(Transcribed page contents)
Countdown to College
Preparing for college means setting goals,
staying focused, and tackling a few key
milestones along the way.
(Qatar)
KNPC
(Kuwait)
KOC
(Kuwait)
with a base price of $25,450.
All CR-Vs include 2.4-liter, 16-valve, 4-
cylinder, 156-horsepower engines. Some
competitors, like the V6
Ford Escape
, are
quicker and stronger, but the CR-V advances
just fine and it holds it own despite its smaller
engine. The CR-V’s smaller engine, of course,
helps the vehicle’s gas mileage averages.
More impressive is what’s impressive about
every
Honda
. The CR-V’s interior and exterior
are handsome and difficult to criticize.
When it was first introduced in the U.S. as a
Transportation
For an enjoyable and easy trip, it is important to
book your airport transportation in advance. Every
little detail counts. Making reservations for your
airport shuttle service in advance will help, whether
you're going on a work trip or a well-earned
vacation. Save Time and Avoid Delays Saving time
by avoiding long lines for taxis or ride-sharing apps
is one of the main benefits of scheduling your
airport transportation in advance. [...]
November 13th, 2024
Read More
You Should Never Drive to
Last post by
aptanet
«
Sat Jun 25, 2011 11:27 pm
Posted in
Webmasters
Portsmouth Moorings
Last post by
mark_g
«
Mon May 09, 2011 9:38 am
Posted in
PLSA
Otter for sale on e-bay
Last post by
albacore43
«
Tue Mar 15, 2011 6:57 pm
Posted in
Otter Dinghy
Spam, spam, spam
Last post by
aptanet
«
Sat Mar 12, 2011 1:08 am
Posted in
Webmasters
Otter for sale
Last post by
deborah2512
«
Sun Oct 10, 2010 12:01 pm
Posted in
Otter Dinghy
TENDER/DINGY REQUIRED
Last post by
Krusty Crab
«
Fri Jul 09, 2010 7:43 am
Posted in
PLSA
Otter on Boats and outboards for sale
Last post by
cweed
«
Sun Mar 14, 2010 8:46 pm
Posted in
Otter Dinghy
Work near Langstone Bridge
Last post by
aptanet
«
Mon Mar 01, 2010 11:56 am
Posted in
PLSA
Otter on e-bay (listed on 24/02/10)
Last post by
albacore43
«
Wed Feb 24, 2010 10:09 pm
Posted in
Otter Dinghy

_WHAT IS REQUIRED_:
Return the number of lines containing the word "smaller" in these records, with no additional output.

_RESPONSE BOX_:
2